▸ EXERCISE DETAILS: Produce as output only the lines below starting at the line with "Франчайзинг" and continuing through the line with "celle-ci est bien spécifiée sur le contrat ?", each one exactly as written.

Page-level text extractions:
════════════════════
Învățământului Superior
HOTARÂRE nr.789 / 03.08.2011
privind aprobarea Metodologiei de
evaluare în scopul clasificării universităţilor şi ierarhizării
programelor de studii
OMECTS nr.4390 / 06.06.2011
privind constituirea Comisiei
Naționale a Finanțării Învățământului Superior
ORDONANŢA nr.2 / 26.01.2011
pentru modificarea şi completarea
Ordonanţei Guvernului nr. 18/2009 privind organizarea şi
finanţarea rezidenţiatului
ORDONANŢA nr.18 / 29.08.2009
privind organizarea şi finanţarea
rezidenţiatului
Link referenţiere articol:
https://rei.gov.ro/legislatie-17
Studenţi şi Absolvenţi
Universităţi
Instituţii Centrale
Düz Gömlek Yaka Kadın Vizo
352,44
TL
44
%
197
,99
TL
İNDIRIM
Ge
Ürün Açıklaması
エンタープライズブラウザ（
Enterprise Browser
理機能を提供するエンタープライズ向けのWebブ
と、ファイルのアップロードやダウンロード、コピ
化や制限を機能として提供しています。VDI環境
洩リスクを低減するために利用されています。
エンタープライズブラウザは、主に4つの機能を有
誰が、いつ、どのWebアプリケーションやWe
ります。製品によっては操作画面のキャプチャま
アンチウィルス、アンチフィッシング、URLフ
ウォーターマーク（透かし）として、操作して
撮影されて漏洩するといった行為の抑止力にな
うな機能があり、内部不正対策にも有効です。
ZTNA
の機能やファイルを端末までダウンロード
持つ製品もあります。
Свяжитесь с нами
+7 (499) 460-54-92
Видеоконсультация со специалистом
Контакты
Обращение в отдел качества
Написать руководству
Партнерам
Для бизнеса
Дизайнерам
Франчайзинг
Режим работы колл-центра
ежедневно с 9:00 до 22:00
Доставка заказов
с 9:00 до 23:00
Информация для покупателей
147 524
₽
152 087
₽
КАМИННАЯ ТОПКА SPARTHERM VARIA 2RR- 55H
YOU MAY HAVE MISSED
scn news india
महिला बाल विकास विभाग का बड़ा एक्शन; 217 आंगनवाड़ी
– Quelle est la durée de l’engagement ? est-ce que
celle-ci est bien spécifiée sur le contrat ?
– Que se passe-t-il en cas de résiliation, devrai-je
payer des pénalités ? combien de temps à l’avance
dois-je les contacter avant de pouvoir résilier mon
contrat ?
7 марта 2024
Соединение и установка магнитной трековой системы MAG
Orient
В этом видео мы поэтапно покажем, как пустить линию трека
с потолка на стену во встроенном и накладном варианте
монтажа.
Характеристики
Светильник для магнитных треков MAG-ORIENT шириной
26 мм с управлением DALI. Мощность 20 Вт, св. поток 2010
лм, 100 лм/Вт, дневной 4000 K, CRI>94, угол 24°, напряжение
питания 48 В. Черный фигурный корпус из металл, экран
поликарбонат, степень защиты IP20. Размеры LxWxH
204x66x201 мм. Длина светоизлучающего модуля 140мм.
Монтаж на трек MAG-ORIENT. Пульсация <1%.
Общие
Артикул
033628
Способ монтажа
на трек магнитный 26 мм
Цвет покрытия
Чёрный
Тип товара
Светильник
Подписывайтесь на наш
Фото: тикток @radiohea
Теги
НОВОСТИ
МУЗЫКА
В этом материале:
════════════════════
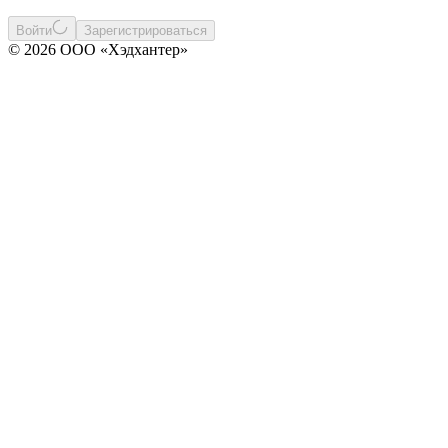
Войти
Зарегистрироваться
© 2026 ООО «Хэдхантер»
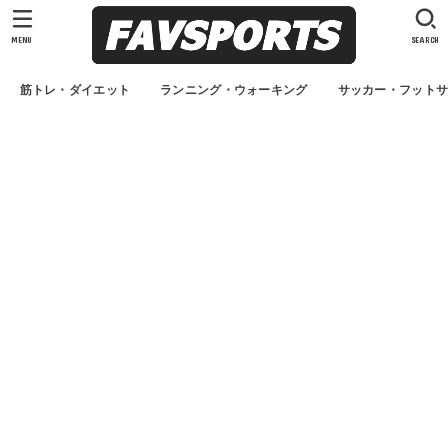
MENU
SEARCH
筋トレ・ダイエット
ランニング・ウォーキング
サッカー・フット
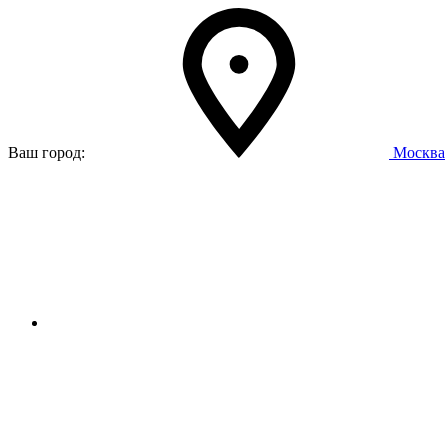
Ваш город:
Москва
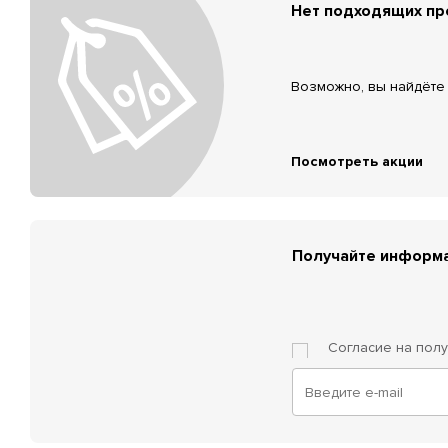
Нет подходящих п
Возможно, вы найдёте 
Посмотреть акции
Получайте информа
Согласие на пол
════════════════════
▸ WRITTEN ANSWER:
Франчайзинг
Режим работы колл-центра
ежедневно с 9:00 до 22:00
Доставка заказов
с 9:00 до 23:00
Информация для покупателей
147 524
₽
152 087
₽
КАМИННАЯ ТОПКА SPARTHERM VARIA 2RR- 55H
YOU MAY HAVE MISSED
scn news india
महिला बाल विकास विभाग का बड़ा एक्शन; 217 आंगनवाड़ी
– Quelle est la durée de l’engagement ? est-ce que
celle-ci est bien spécifiée sur le contrat ?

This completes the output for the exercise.